8.  Turning to the facts of the present case, the Court observes that the domestic courts gave several reasons to justify the need for the applicant’s continued detention. Firstly, they gave importance to the consideration that, even though the applicant had confessed to bringing narcotics from the Netherlands to Finland, there was still a risk of collusion. The applicant and the co-accused had not yet been questioned by the first-instance court at its hearing, and evidence given in court at the hearing played a different role in the overall context of the evidence from that of statements given during questioning by the police. The Court of Appeal thus emphasised the relevance of the fact that, under domestic law, the case was to be decided on the basis of the findings made during the hearing.

9.  The Court further notes that the domestic courts specifically pointed out that, were he not kept in continued detention on remand, the applicant could, inter alia, influence the statements of the other accused in respect of the amount of the criminal proceeds, which the prosecutor had demanded be repaid. The amount of proceeds of crime demanded by the prosecutor was 2,920,000 euros (EUR) at the time, whereas the applicant had admitted to proceeds of only EUR 150,000. The Court observes that the applicant had submitted that the co-accused could comment on the amount of the proceeds of crime and that therefore there was no risk of collusion in that respect either. However, it does not find any grounds for disregarding the Court of Appeal’s consideration to the effect that it was not possible to verify that submission in the context of the applicant’s request to be released from detention.
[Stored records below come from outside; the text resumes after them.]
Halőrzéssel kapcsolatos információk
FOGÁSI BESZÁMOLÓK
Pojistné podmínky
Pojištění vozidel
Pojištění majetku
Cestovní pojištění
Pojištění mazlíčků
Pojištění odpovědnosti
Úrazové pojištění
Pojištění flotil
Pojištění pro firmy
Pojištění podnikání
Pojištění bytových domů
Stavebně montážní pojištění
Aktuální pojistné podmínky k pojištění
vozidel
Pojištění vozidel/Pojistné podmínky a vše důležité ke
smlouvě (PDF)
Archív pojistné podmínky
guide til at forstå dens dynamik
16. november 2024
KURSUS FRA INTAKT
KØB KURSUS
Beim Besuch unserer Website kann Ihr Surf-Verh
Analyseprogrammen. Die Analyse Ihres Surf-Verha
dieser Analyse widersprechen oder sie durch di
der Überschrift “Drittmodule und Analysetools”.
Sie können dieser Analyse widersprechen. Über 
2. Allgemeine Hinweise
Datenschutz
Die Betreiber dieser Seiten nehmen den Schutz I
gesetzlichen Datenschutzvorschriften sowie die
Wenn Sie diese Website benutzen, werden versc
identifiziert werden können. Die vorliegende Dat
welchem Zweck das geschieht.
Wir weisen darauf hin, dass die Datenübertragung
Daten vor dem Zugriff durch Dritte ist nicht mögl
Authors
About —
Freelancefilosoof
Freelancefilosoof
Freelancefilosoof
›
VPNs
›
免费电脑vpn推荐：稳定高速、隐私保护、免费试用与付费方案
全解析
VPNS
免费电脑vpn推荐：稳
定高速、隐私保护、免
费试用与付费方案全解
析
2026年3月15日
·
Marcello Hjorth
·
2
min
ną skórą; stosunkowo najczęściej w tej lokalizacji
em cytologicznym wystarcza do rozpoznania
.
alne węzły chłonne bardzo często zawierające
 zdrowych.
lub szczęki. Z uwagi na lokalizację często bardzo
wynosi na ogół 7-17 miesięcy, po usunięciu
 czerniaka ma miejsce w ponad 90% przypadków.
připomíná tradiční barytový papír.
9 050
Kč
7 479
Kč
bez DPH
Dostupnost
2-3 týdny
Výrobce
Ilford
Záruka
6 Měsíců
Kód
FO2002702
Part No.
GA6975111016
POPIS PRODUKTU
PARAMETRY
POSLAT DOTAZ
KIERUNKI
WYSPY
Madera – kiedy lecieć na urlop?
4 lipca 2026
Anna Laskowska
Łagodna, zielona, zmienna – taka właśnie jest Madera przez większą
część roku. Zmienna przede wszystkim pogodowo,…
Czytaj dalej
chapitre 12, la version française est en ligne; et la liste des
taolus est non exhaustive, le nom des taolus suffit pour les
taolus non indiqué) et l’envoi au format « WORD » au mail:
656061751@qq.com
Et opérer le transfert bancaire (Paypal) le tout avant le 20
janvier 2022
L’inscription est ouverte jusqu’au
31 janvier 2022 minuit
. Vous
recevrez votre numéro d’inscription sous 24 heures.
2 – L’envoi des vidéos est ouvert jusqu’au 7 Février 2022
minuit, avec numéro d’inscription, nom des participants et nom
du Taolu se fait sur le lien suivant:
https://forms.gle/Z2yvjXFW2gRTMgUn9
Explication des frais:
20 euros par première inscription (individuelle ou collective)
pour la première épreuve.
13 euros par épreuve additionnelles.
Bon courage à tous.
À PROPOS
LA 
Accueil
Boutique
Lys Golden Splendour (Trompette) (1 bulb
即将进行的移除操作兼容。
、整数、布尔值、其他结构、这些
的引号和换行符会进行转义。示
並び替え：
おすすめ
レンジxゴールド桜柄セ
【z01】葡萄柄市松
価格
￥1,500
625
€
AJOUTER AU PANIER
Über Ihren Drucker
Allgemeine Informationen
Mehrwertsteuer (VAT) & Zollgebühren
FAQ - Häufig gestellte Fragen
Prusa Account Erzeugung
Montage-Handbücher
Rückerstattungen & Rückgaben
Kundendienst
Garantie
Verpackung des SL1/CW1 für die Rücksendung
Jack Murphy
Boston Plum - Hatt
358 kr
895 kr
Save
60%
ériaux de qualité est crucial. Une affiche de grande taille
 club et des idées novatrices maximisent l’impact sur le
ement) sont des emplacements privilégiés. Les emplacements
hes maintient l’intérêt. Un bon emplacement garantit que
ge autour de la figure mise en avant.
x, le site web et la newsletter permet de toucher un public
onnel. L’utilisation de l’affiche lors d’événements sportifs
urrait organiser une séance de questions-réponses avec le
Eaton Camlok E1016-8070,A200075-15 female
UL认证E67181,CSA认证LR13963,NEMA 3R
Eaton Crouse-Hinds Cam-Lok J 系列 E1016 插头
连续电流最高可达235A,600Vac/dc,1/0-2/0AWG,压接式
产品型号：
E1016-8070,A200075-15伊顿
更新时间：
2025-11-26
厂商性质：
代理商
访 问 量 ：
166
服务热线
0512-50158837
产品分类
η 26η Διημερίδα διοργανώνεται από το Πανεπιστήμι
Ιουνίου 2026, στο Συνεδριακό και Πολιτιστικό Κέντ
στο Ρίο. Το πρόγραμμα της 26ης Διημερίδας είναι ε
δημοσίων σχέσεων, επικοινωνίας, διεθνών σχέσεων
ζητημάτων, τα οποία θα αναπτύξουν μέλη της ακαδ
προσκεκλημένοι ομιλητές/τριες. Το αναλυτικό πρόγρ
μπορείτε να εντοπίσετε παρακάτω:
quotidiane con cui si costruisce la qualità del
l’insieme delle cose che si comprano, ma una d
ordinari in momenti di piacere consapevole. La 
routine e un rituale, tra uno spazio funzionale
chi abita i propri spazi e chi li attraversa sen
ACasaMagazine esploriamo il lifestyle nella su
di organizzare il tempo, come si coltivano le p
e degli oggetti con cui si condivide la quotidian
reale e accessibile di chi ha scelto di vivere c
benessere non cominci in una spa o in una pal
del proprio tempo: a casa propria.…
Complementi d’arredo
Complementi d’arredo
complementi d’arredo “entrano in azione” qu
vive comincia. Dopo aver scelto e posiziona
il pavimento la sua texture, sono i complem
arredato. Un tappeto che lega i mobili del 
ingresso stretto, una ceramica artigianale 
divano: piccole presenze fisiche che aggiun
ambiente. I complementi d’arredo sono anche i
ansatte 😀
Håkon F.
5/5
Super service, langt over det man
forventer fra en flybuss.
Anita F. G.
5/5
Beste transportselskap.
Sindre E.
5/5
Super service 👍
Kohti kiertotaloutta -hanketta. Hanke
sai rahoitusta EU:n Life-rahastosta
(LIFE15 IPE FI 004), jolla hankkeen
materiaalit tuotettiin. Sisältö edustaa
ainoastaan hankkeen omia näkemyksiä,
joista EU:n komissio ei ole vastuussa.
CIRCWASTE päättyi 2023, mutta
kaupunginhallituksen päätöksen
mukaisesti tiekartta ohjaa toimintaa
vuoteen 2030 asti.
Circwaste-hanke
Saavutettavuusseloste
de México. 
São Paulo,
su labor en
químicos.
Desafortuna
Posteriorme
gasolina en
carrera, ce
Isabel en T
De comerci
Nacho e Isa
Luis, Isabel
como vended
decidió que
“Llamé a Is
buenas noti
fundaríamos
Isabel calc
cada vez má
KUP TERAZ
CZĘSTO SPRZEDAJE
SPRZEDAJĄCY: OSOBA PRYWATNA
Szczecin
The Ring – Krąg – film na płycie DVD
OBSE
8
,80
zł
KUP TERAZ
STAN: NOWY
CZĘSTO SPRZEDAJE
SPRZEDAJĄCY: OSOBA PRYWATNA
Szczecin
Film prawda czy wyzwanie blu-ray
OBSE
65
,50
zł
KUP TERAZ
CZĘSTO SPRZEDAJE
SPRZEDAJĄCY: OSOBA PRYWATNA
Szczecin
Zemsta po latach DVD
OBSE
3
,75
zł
10.  The Court of Appeal also took into account the seriousness of the specific offence at issue, which in its assessment had a considerable impact on the risk of interference with the administration of justice. In that connection the Court additionally notes that from the material submitted to it, it appears that the investigation – which had required international legal assistance – and proceedings were of considerable complexity and involved many suspects, and that the applicant did not make any complaints about the length of his detention having exceeded what was reasonable in the light of the general progress of the case from the pre-trial investigation to the main hearing.

11.  The Court finds no indications, in the light of the above, that the assessment made by the domestic courts was stereotyped, general or abstract in any manner (contrast, for example, Buzadji, cited above, § 122). Both the District Court and the Court of Appeal referred to the specific circumstances of the applicant’s case and explicitly addressed his arguments (contrast, for example, Maassen v. Netherlands, no. 10982/15, § 64, 9 February 2021). The argument that there was a risk that the applicant might influence others, at least until he had testified in court, was substantiated by factual elements (contrast, for example, Ugulava, cited above, § 110). Against this background the Court considers that the domestic authorities gave relevant and sufficient reasons justifying the applicant’s continued detention as required by Article 5 § 3 of the Convention.

12.  Having regard to the above, the Court considers that the applicant’s complaint is manifestly ill-founded and must be rejected in accordance with Article 35 §§ 3 (a) and 4 of the Convention.

For these reasons, the Court, unanimously,

Declares the application inadmissible.

Done in English and notified in writing on 12 October 2023.